### [The records]
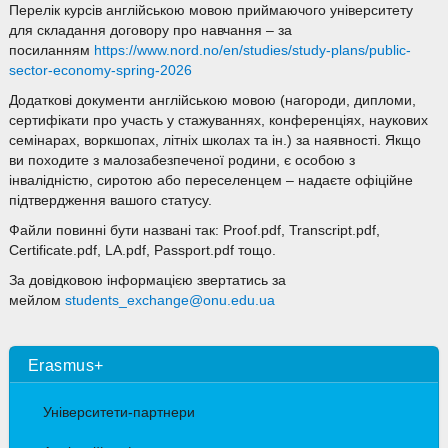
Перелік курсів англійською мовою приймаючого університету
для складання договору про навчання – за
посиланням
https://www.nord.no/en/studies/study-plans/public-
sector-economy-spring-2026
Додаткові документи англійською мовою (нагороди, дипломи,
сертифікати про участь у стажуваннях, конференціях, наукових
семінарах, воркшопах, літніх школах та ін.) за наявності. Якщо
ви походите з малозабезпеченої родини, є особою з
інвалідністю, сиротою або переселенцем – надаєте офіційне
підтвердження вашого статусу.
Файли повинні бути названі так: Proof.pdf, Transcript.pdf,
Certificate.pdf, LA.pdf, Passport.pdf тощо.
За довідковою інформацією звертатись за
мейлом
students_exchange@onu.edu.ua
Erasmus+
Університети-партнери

...

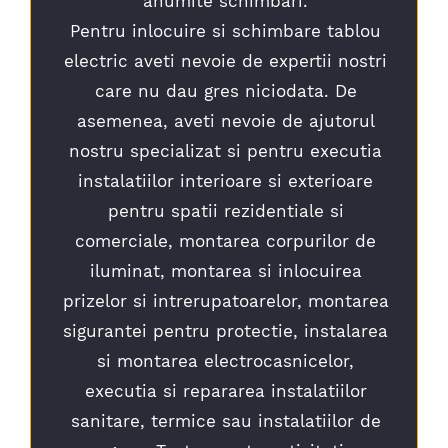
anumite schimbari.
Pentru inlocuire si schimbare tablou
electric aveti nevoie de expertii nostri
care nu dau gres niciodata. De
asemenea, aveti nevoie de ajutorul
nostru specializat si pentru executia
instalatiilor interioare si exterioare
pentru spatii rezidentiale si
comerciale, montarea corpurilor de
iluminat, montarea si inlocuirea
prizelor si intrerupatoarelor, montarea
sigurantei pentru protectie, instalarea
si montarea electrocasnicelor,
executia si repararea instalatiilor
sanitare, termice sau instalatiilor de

==

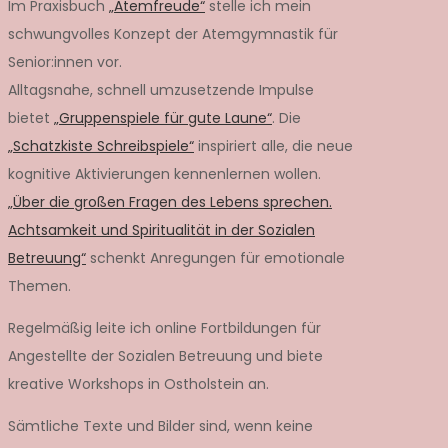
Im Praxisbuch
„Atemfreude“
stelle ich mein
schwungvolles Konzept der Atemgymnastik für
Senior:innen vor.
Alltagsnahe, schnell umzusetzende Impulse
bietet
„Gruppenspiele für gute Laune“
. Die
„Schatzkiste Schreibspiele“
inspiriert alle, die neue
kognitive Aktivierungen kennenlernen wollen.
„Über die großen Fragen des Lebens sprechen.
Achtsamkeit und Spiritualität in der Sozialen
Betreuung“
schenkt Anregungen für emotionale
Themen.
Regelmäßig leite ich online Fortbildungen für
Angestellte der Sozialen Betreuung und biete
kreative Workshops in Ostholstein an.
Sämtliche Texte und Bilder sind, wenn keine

### [Exercise prompt]
Among the entries above, locate the lines containing "instalatiilor interioare si exterioare" and "sanitare, termice sau instalatiilor de", and transcribe exactly those two lines and all lines between.

### [Response area]
instalatiilor interioare si exterioare
pentru spatii rezidentiale si
comerciale, montarea corpurilor de
iluminat, montarea si inlocuirea
prizelor si intrerupatoarelor, montarea
sigurantei pentru protectie, instalarea
si montarea electrocasnicelor,
executia si repararea instalatiilor
sanitare, termice sau instalatiilor de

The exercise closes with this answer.